Maybe someone has no inclination to pray – that is a curious thing. It means you have no idea of your spiritual plight. You don’t realise your guilt, the shortness of your life; you are ignorant of the nature of sin. You have no ounce of understanding of the human condition, of why people are as they are. Men and women are given this knowledge of right and wrong, and yet are so unable to keep the standards. You have no grasp of eternity, of what is ahead for you. You don’t understand that man is fallen and with the fall came condemnation.
The promises are no good for someone who is deluded. If you think you are an insider already, you are hardly likely to go and knock. Knocking is very decided thing to do; it illustrates trust. Christ is the door. When you bang the knocker on a big door, you need a certain amount of confidence. You rap on the door. You say, I know that door will swing open because the one inside has promised to open. Why does God put a door before us which is closed at first? Because he wants us to exercise faith. To trust is to go and believe he will be true. If I come and I am sincere he is bound to hear. The fact that he is faithful means he is bound to keep his promise. Maybe I will not be heard. Maybe the power of his death ran out. Absurd! He is God, he paid the price for all sins. But perhaps he does not know about my slander, what I am. He knows all about you, but if you ask for new life, you will not be turned away. If you have no trust, he cannot bless you. Grace is like a fountain, which is tapped into by faith. Faith consists of three parts: firstly knowledge, understanding; secondly belief, assent to the truth; thirdly trust. The knocking is the trusting part. My prayer will be answered if I am sincere.
If that is how Almighty God is to us, then we must be to each other. We must not be difficult and cannot be asked. We must be like the Lord.
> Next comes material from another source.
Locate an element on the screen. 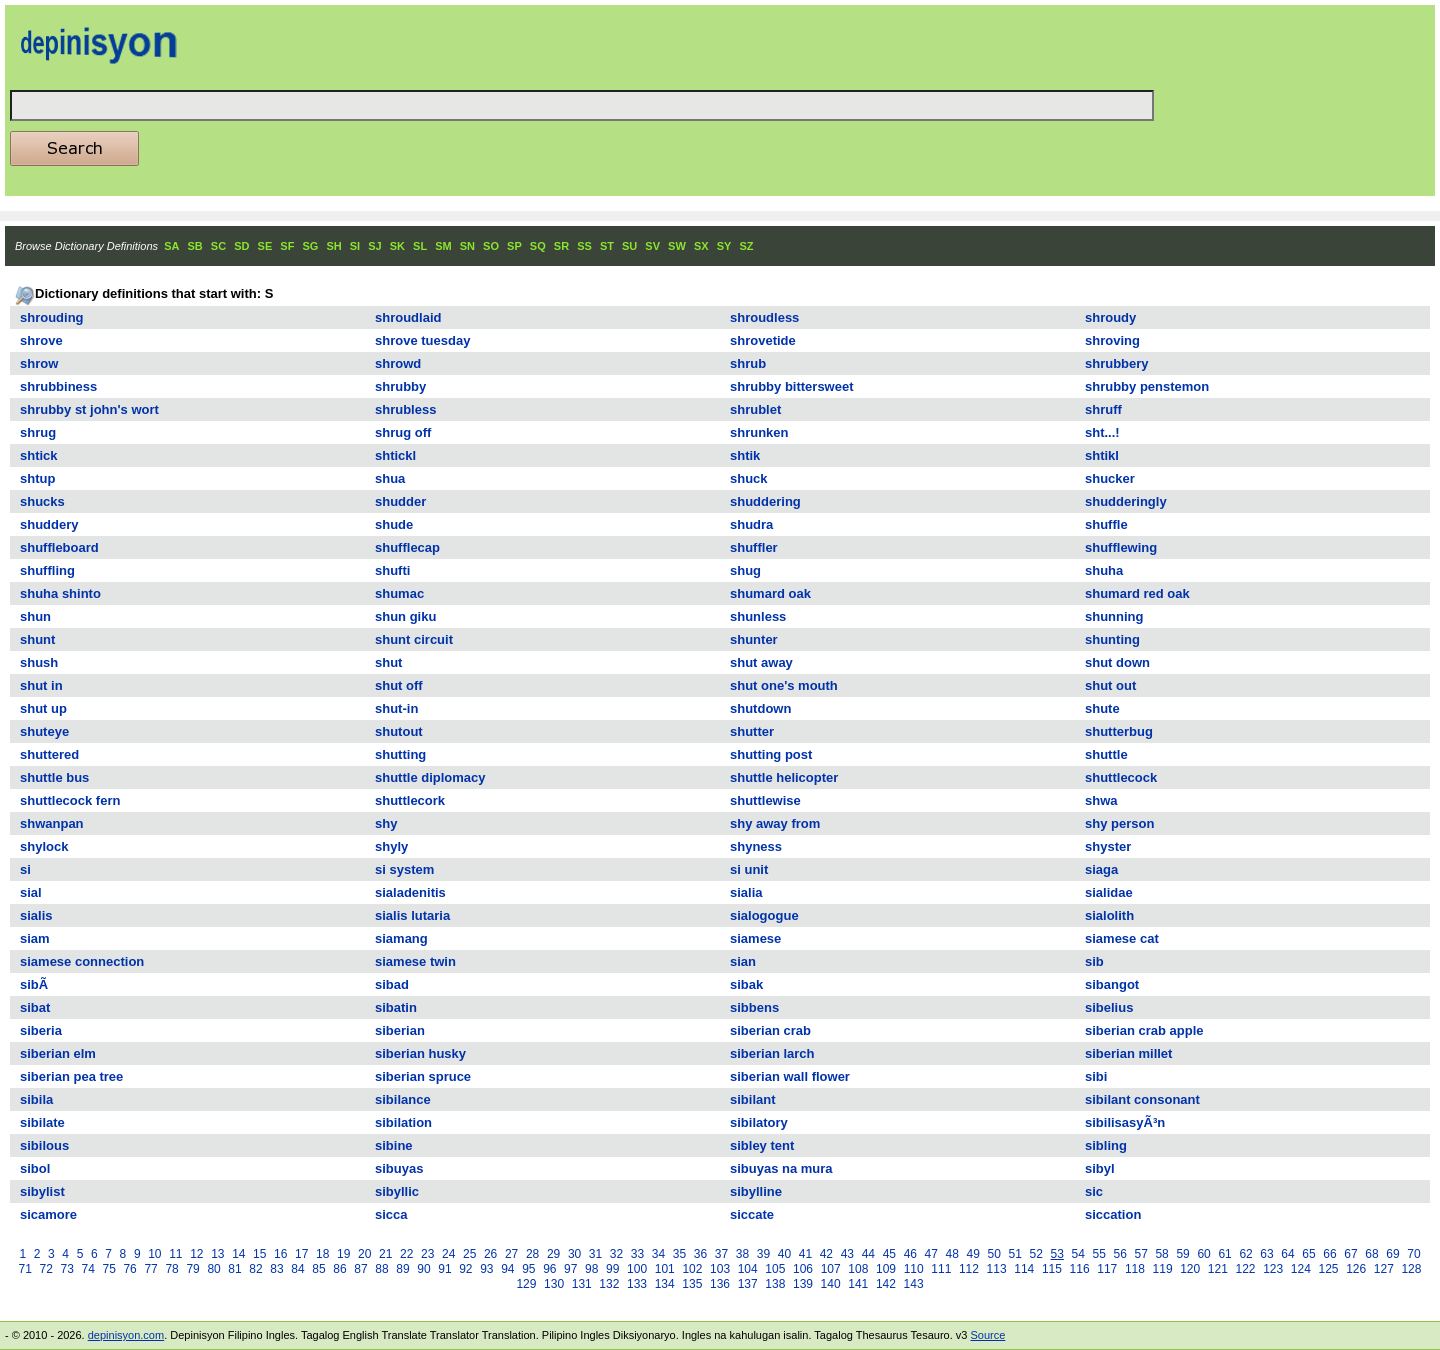  113 is located at coordinates (997, 1269).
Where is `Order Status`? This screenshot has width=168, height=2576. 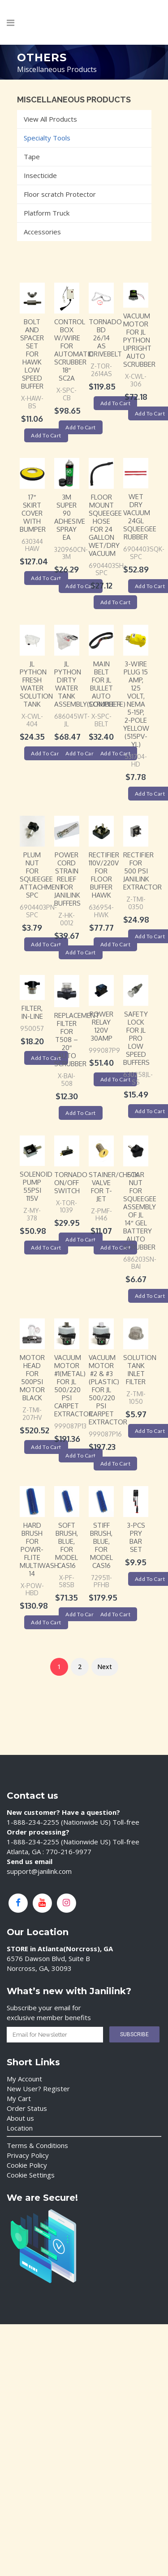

What prevents our prayers being heard?
{
1. All prayer is useless which does not include sincere repentance. ‘All ye that labour‘, says Christ – labour with the burden of sin and guilt. You will not be heard if you can trip into the presence of God, with no consciousness of sin. Have you prayed? What did you pray for? Healing, help, blessing? Yes, he may just answer to encourage you, but you will never come to God like this. We need to acknowledge we are full of horrible pride and deceit, greed, lust, malice, temper.
2. Don’t come praying selfish prayers. Some do – they don’t really want to know him. They want things here to go right for them; after that they will think about seeking him. Esau prayed an opportunistic prayer. ‘Is there not a blessing for me?’ but he wanted some good thing for himself in this life.
3. We mustn’t pray unbelieving prayers: ‘Oh Lord, forgive me my sin’, but I don’t believe it will ever really happen – a longshot prayer. Say in your heart, he has commanded me to come, invited me, pleaded with me.
4. A hypocritical prayer will not be heard. Some people are all words, or all emotion. Tears well up in their eyes and they say to God, ‘Convert me’, but next week they are absent from the Lord’s house, so the church has to send people out to bring them back. There is no shame in that; we all come kicking and screaming into the kingdom of God, but some step forward with emotions and not with the will.